Taquile

Taquile es una isla natural del lago Titicaca en la parte de Perú.  Existen otras.  Y también 36 islas artificiales construidas por los indios uros. En el culo del mundo, me pareció a mí. De ahí, a una hora en lancha está Bolivia. Si el Titicaca está a 4000 metros sobre el nivel del mar (el lago navegable más alto del mundo) la isla es una colina construida de terrazas aptas para la agricultura y había que subir, a pie, más de 5 kilómetros hasta llegar a una altitud de casi 4500 metros donde, finalmente, está la población. Eso de la construcción de las terrazas para la agricultura es posiblemente una herencia inca, aunque dicen que hubo culturas preincaicas que ya tenían este sistema.

Yo no podía subir más, esa altitud hacía estallar mi cuerpo y avanzaba a pasito tum tum, con el corazón en la garganta.  Los manojos de muña (una hierba que usan los indígenas para subir a las alturas y ayudarse con la respiración) fueron acompañantes fieles, además de la fascinación de sentirme en una isla del Titicaca y recordar, de cuando fuí niña, el halo de misterio en los cuentos de mi madre sobre ese lago y esas culturas tan lejanas entonces.

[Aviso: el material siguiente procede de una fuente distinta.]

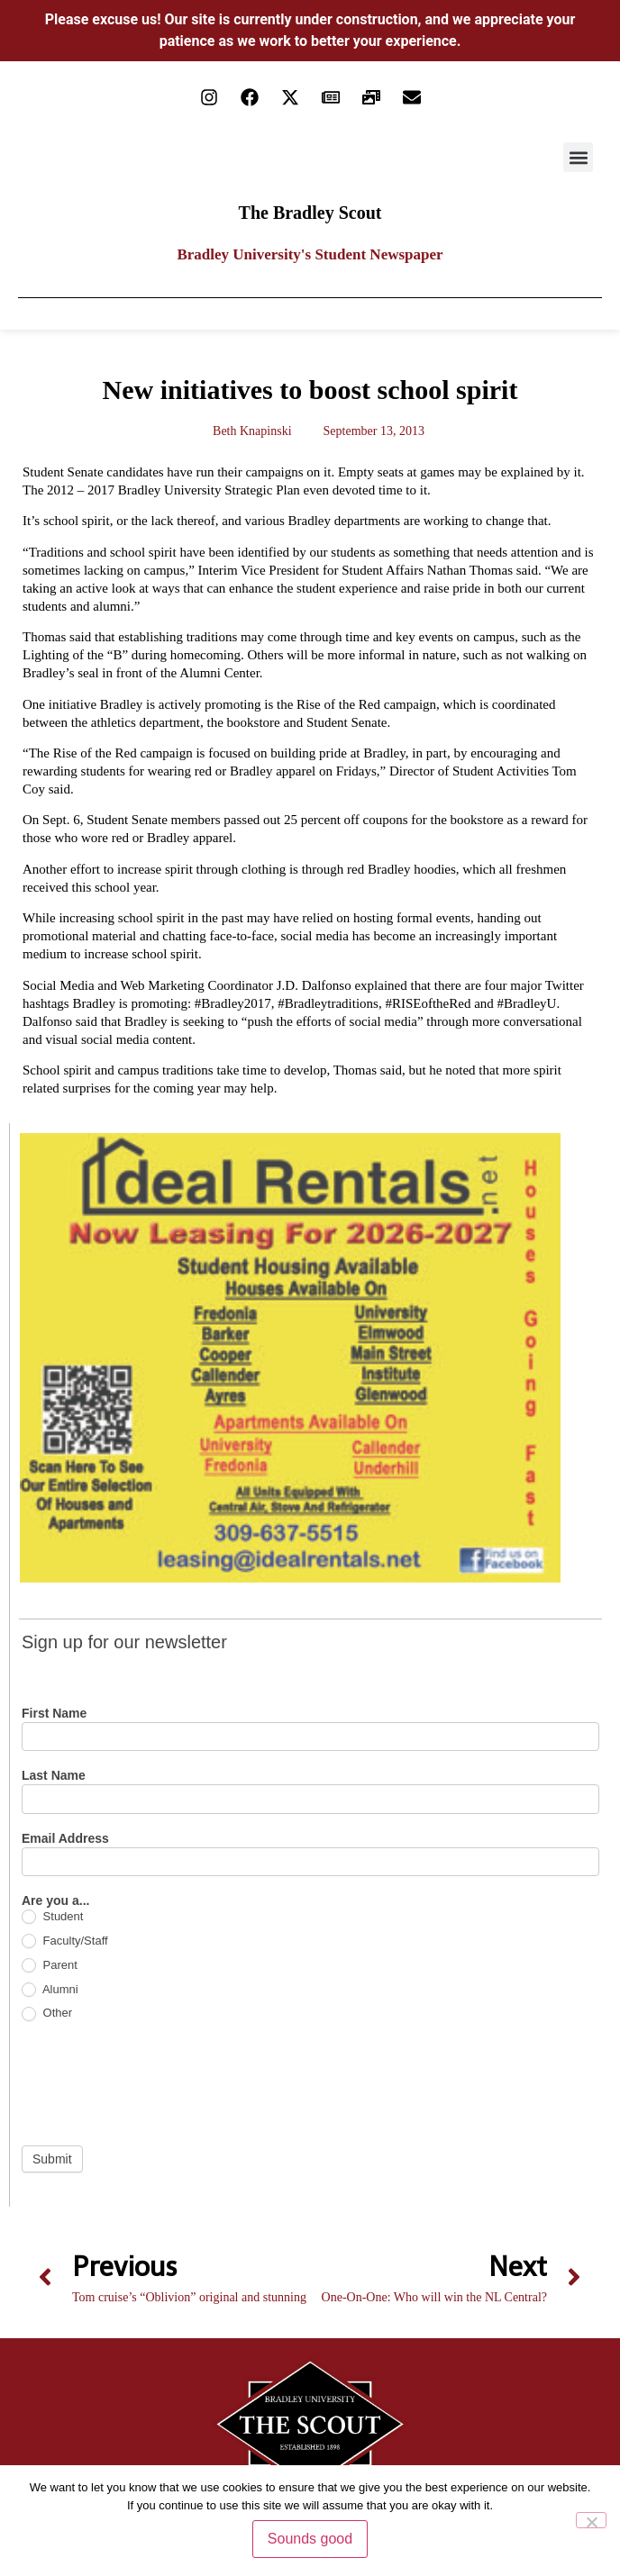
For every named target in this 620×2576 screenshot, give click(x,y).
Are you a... (55, 1901)
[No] (591, 2520)
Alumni (50, 1990)
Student (52, 1917)
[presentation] (159, 2083)
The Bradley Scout (310, 212)
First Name (54, 1713)
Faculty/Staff (65, 1941)
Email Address (65, 1839)
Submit (52, 2159)
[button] (578, 157)
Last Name (54, 1775)
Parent (50, 1965)
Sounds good (310, 2538)
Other (47, 2013)
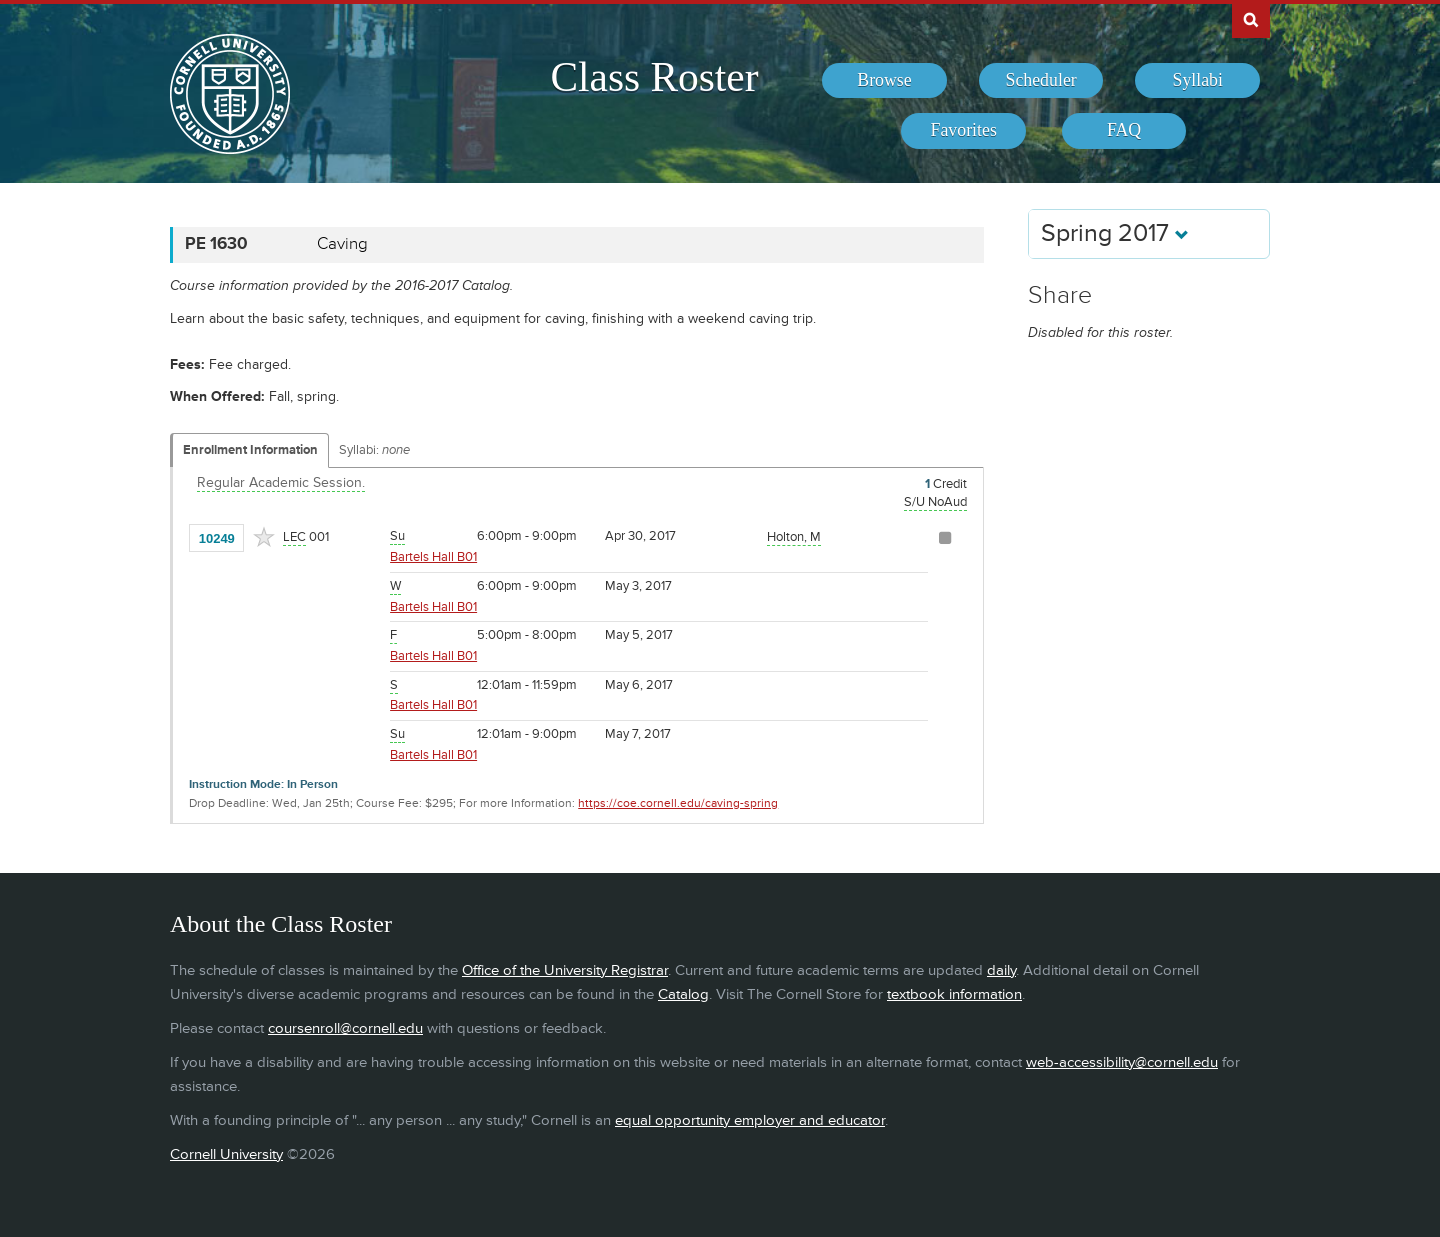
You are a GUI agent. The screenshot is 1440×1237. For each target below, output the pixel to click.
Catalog (683, 994)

Manejar la ternura que me provocaba ese recuerdo y los latidos del corazón fueron mi principal reto.

La isla está habitada por 2000 indígenas quéchuas. Geográficamente es un paraíso muy parecido, lo vi yo, al mundo de los hobbits de El señor de los anillos.

Socialmente, por supuesto, es otra cosa. La actividad principal de la isla es la agricultura y la elaboración de bellísimos tejidos de lana de ovejas. Las mujeres hilan y los hombres tejen. ¡No ha cambiado mucho el mundo, como pueden ver….! Ningún hombre se casa hasta que ha aprendido a hacer muy bien un gorro tejido, lo que le lleva desde la infancia hasta aproximadamente los 18 años. Los hombres usan gorros diferentes que representan los distintos roles que asumen en la comunidad, y las mujeres unos rebozos negros con borlas de colores que van simbolizando si son solteras o casadas. Son muy amables e inteligentes.  Hablan el quéchua y el español, éste último casi perfectamente.

En esta isla no existen los animales domésticos, ni perros, ni gatos, ni gallinas, ni burros, ni caballos. Únicamente ovejas. No logré saber por qué.  Seguramente es parte de sus convicciones religiosas, tal vez…. pero me impresionó mucho cómo mujeres y hombres, hasta de edades avanzadas, cargan enormes pesos sobre sus espaldas bajando y subiendo peldaños de piedra que, para mí, eran interminables. ¿Por qué no se ayudarán con burros, con caballos?. Un misterio.

Pero el viaje a Taquile terminó para mí con un cómo están que nos dijo en perfecto español un anciano quéchua que subía con una caja de provisiones en sus espaldas mientras bajábamos hacia donde esperaba nuestra lancha Kontiki que nos llevaría, durante las tres próximas horas, hasta el puerto de Puno.

¿Terminó el viaje, dije?  ¿Qué viaje es ese que puede terminar?   Quedan las personas que vi como espectros habitando mi conciencia, poblando mis preguntas, dilatando mi capacidad de sentir al otro tan distinto y tan cercano.  Más allá de lo injusto de las condiciones en que viven los pueblos aborígenes de casi todo el mundo, queda el misterio de la condición humana apenas nos acercamos a estas personas. ¿Cómo ese paisaje tan espléndido puede soportar los anhelos apretados y aprisionados de las gentes? ¿Lo que aman y prodrían ser?  ¿La calidad de vida que se les niega?.

Mi alma tomó la forma de la espalda curvada del viejo quéchua preguntándonos generosamente cómo están mientras la kontiki navegaba el lago y también después.